Ted Charles Gets $14 Million Transition Out Of Investors Capital Hot
In fact, Charles ultimately priced his 3.6 million shares of ICH for $4.25 apiece, netting over $14 million after fees.
The stock hasn't traded that low since January, making it an easy sell for underwriter Sterne Agee to move on the open market.
It turns out that ICH employees -- including some of its 500-plus reps -- and clientele bought a lot of the shares, putting an end to talk of a merger with a larger rival like LPL.
Unless a decent chunk of Charles' shares went to insiders, ICH would be unable to go on calling itself the only publicly traded employee-owned firm in the business -- a factor deeply important to him.
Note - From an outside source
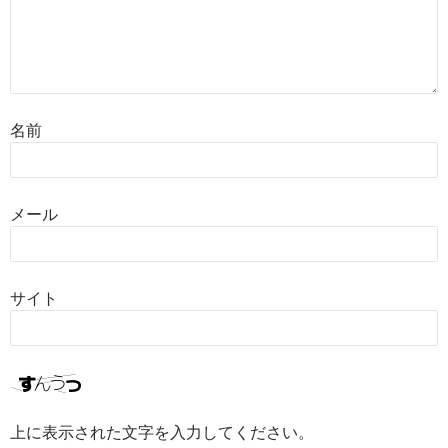
名前
メール
サイト
上に表示された文字を入力してください。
"I wanted it to remain a publicly traded firm where advisors are truly independent and in charge of their own destinies, unencumbered and uncontrolled by a dominating entity such as an insurance company, private equity firm, or majority shareholder," he says.
Charles himself is retiring after 19 years at the top of the firm he founded back in 1992.
He leaves on a relative high note: annual production has doubled in the last five years to roughly $162,000 per rep.
In terms of transition packages, the sale values ICH at roughly three times the firm's trailing revenue, which puts it well within traditional industry norms.
Tim Murphy will remain CEO, but now a new chairman needs to be elected.